Ryan Avent: Review of “Slouching Towards Utopia” from “The Bellows"
Sep 9, 2022
The two twentieth centuries
The case against seeing the period from 1870 to 2010 as an economically coherent whole
Brad DeLong’s Slouching Towards Utopia (my official review of which can be found here) is an economic history of what he calls the long twentieth century, stretching from 1870 to 2010. When most scholars go about slicing up modern history, they tend to see a clear break in 1914, and perhaps another around 1989-91, and from a political or ideological perspective one can certainly see why. Brad, though, argues that the clearest lens through which to see the past century and a half is an economic one, and that upon peering through that economic lens one sees an era from 1870 to 2010 which is rightly characterized as a coherent whole.
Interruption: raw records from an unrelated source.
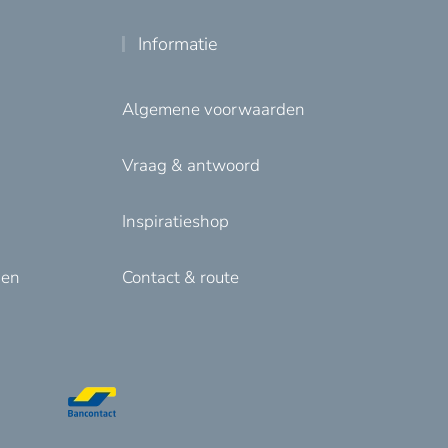
Informatie
Algemene voorwaarden
Vraag & antwoord
Inspiratieshop
den
Contact & route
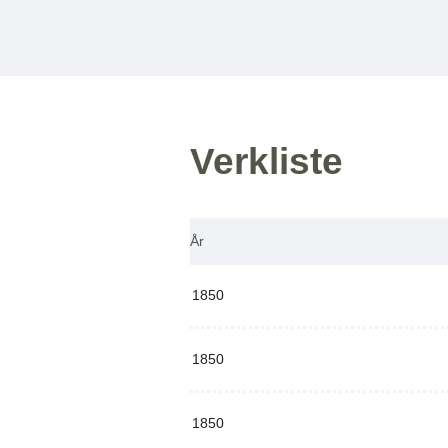
Verkliste
År
1850
1850
1850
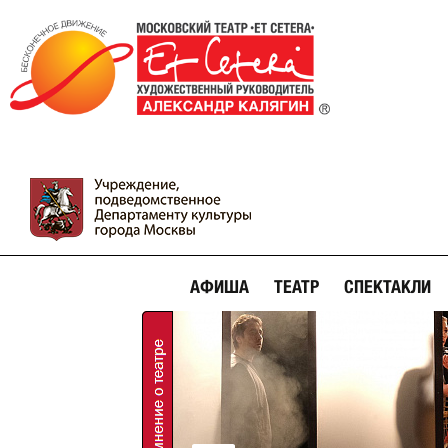
АФИША
ТЕАТР
СПЕКТАКЛИ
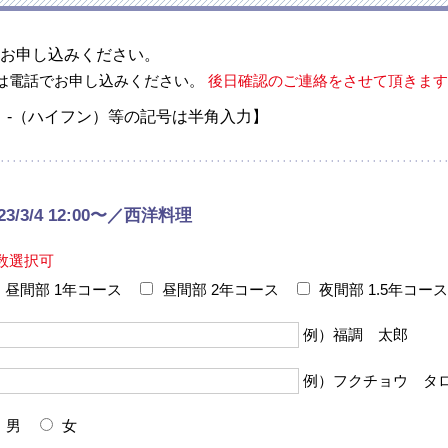
お申し込みください。
は電話でお申し込みください。
後日確認のご連絡をさせて頂きます
、-（ハイフン）等の記号は半角入力】
023/3/4 12:00〜／西洋料理
数選択可
昼間部 1年コース
昼間部 2年コース
夜間部 1.5年コース
例）福調 太郎
例）フクチョウ タ
男
女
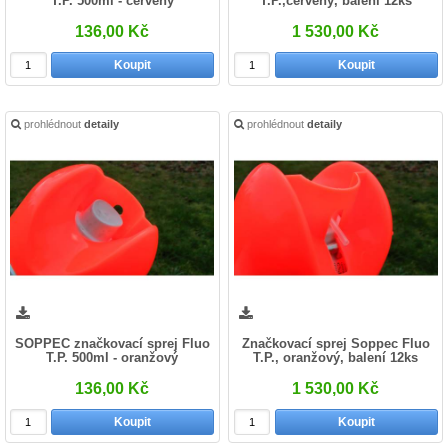
T.P. 500ml - červený
T.P.,červený, balení 12ks
136,00 Kč
1 530,00 Kč
Koupit
Koupit
prohlédnout
detaily
prohlédnout
detaily
SOPPEC značkovací sprej Fluo
Značkovací sprej Soppec Fluo
T.P. 500ml - oranžový
T.P., oranžový, balení 12ks
136,00 Kč
1 530,00 Kč
Koupit
Koupit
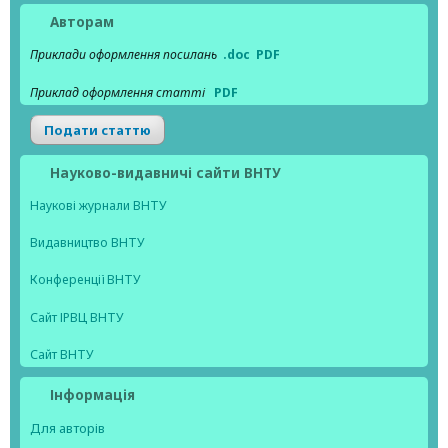
Авторам
Приклади оформлення посилань
.doc
PDF
Приклад оформлення статті
PDF
Подати статтю
Науково-видавничі сайти ВНТУ
Наукові журнали ВНТУ
Видавництво ВНТУ
Конференції ВНТУ
Сайт ІРВЦ ВНТУ
Сайт ВНТУ
Інформація
Для авторів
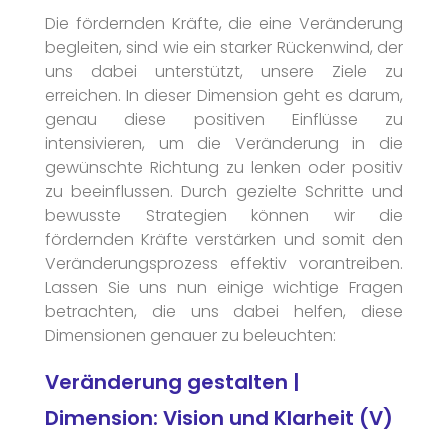
Die fördernden Kräfte, die eine Veränderung
begleiten, sind wie ein starker Rückenwind, der
uns dabei unterstützt, unsere Ziele zu
erreichen. In dieser Dimension geht es darum,
genau diese positiven Einflüsse zu
intensivieren, um die Veränderung in die
gewünschte Richtung zu lenken oder positiv
zu beeinflussen. Durch gezielte Schritte und
bewusste Strategien können wir die
fördernden Kräfte verstärken und somit den
Veränderungsprozess effektiv vorantreiben.
Lassen Sie uns nun einige wichtige Fragen
betrachten, die uns dabei helfen, diese
Dimensionen genauer zu beleuchten:
Veränderung gestalten |
Dimension: Vision und Klarheit (V)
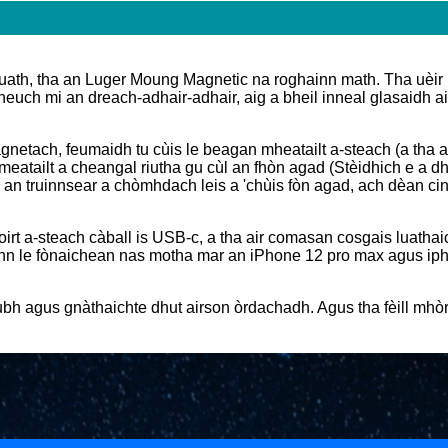
 luath, tha an Luger Moung Magnetic na roghainn math. Tha uèir
heuch mi an dreach-adhair-adhair, aig a bheil inneal glasaidh a
magnetach, feumaidh tu cùis le beagan mheatailt a-steach (a tha
eatailt a cheangal riutha gu cùl an fhòn agad (Stèidhich e a dh
an truinnsear a chòmhdach leis a 'chùis fòn agad, ach dèan cin
'toirt a-steach càball is USB-c, a tha air comasan cosgais luath
inn le fònaichean nas motha mar an iPhone 12 pro max agus ip
bh agus gnàthaichte dhut airson òrdachadh. Agus tha fèill mhòr 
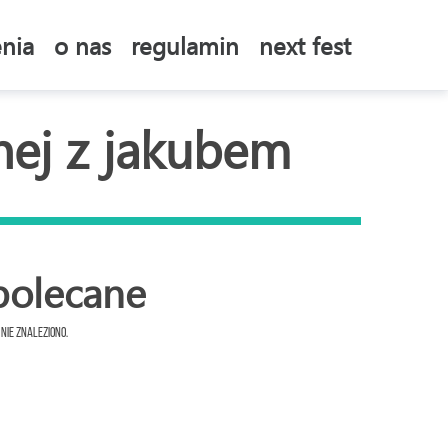
nia
o nas
regulamin
next fest
nej z jakubem
polecane
 nie znaleziono.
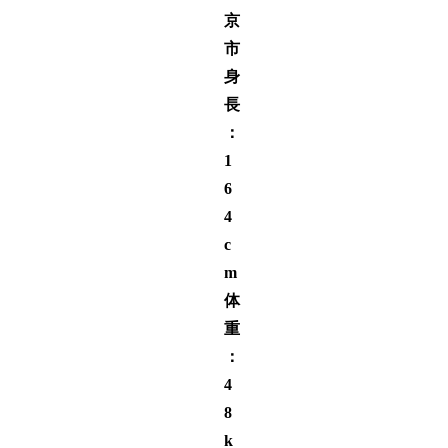
京
市
身
長
：
1
6
4
c
m
体
重
：
4
8
k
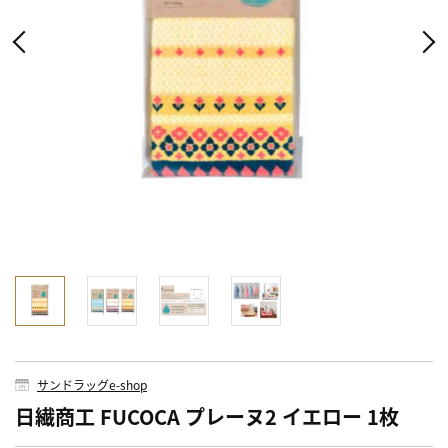
サンドラッグe-shop
日繊商工 FUCOCA プレーヌ2 イエロー 1枚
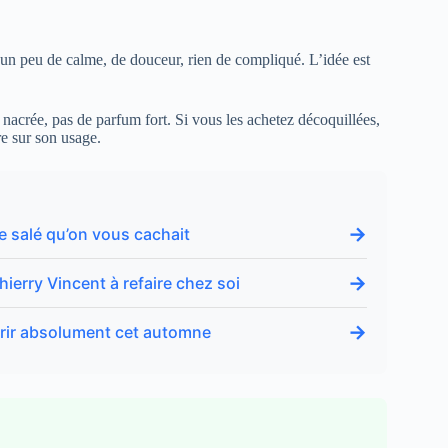
 un peu de calme, de douceur, rien de compliqué. L’idée est
 nacrée, pas de parfum fort. Si vous les achetez décoquillées,
re sur son usage.
→
e salé qu’on vous cachait
→
hierry Vincent à refaire chez soi
→
vrir absolument cet automne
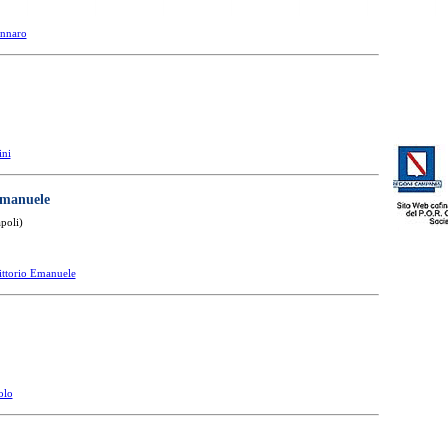
ennaro
ini
Emanuele
poli)
ittorio Emanuele
olo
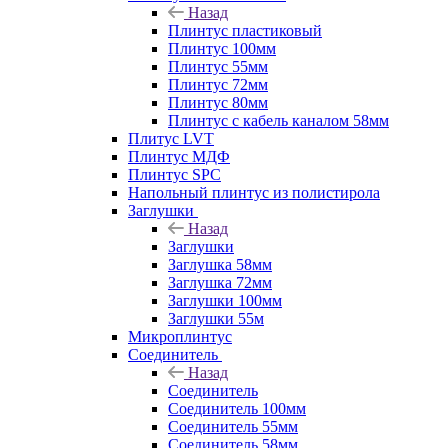
Назад
Плинтус пластиковый
Плинтус 100мм
Плинтус 55мм
Плинтус 72мм
Плинтус 80мм
Плинтус с кабель каналом 58мм
Плитус LVT
Плинтус МДФ
Плинтус SPC
Напольный плинтус из полистирола
Заглушки
Назад
Заглушки
Заглушка 58мм
Заглушка 72мм
Заглушки 100мм
Заглушки 55м
Микроплинтус
Соединитель
Назад
Соединитель
Соединитель 100мм
Соединитель 55мм
Соединитель 58мм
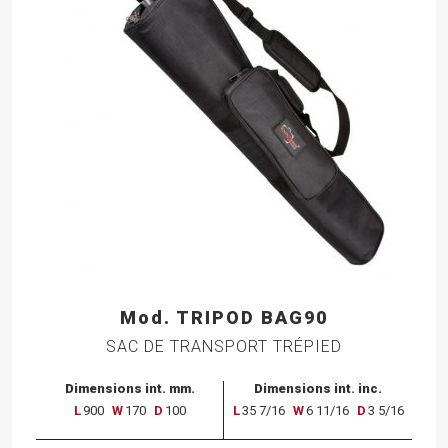
Mod. TRIPOD BAG90
SAC DE TRANSPORT TRÉPIED
Dimensions int. mm.
Dimensions int. inc.
L
900
W
170
D
100
L
35 7/16
W
6 11/16
D
3 5/16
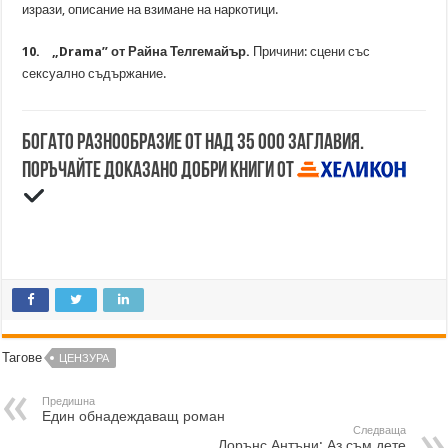
изрази, описание на взимане на наркотици.
10. „Drama” от Райна Телгемайър.
Причини: сцени със
сексуално съдържание.
Богато разнообразие от над 35 000 заглавия.
Поръчайте доказано добри книги от
Тагове
ЦЕНЗУРА
Предишна
Един обнадеждаващ роман
Следваща
Лорънс Антъни: Аз съм дете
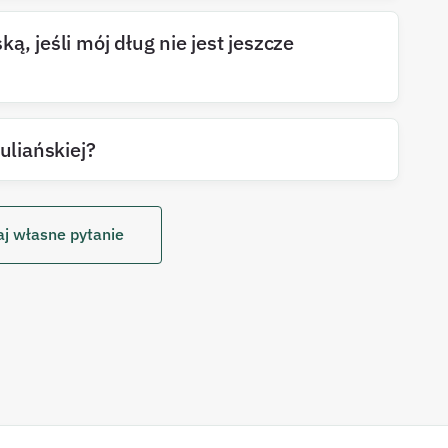
ą, jeśli mój dług nie jest jeszcze
uliańskiej?
j własne pytanie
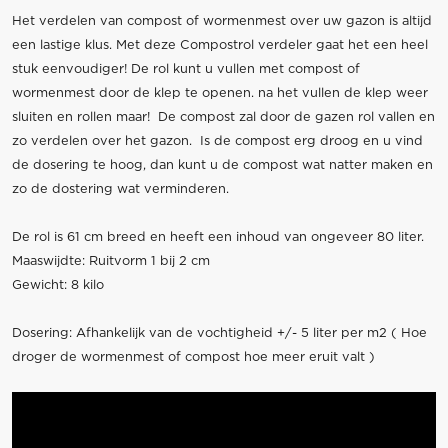
Het verdelen van compost of wormenmest over uw gazon is altijd
een lastige klus. Met deze Compostrol verdeler gaat het een heel
stuk eenvoudiger! De rol kunt u vullen met compost of
wormenmest door de klep te openen. na het vullen de klep weer
sluiten en rollen maar! De compost zal door de gazen rol vallen en
zo verdelen over het gazon. Is de compost erg droog en u vind
de dosering te hoog, dan kunt u de compost wat natter maken en
zo de dostering wat verminderen.
De rol is 61 cm breed en heeft een inhoud van ongeveer 80 liter.
Maaswijdte: Ruitvorm 1 bij 2 cm
Gewicht: 8 kilo
Dosering: Afhankelijk van de vochtigheid +/- 5 liter per m2 ( Hoe
droger de wormenmest of compost hoe meer eruit valt )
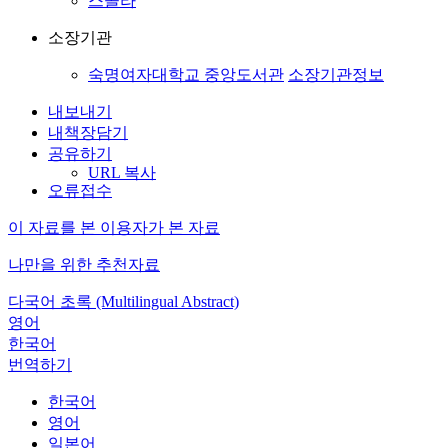
스콜라
소장기관
숙명여자대학교 중앙도서관
소장기관정보
내보내기
내책장담기
공유하기
URL 복사
오류접수
이 자료를 본 이용자가 본 자료
나만을 위한 추천자료
다국어 초록 (Multilingual Abstract)
영어
한국어
번역하기
한국어
영어
일본어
How so? Well, for one thing, 1870 was a watershed year in terms of the development and deployment of new technologies and the pace of economic growth. Before that, growth at the productivity frontier was just about fast enough to allow for sustained growth in real incomes; after that year, the world was off and sprinting away from its Malthusian past. And for another, the period 1870-2010 traces the arc of America’s rise to economic dominance and its subsequent humbling. The end-year choice of 2010 is a little arbitrary; arguably either 2008 or 2016 would have made more sense. But the message communicated by the end date is clear enough. Around that time, America’s economy sat wounded by the global financial crisis and its aftermath, its eclipse by China seemed certain and obvious, and its capacity to perform a critical role as global hegemon and democratic exemplar looked very much in doubt.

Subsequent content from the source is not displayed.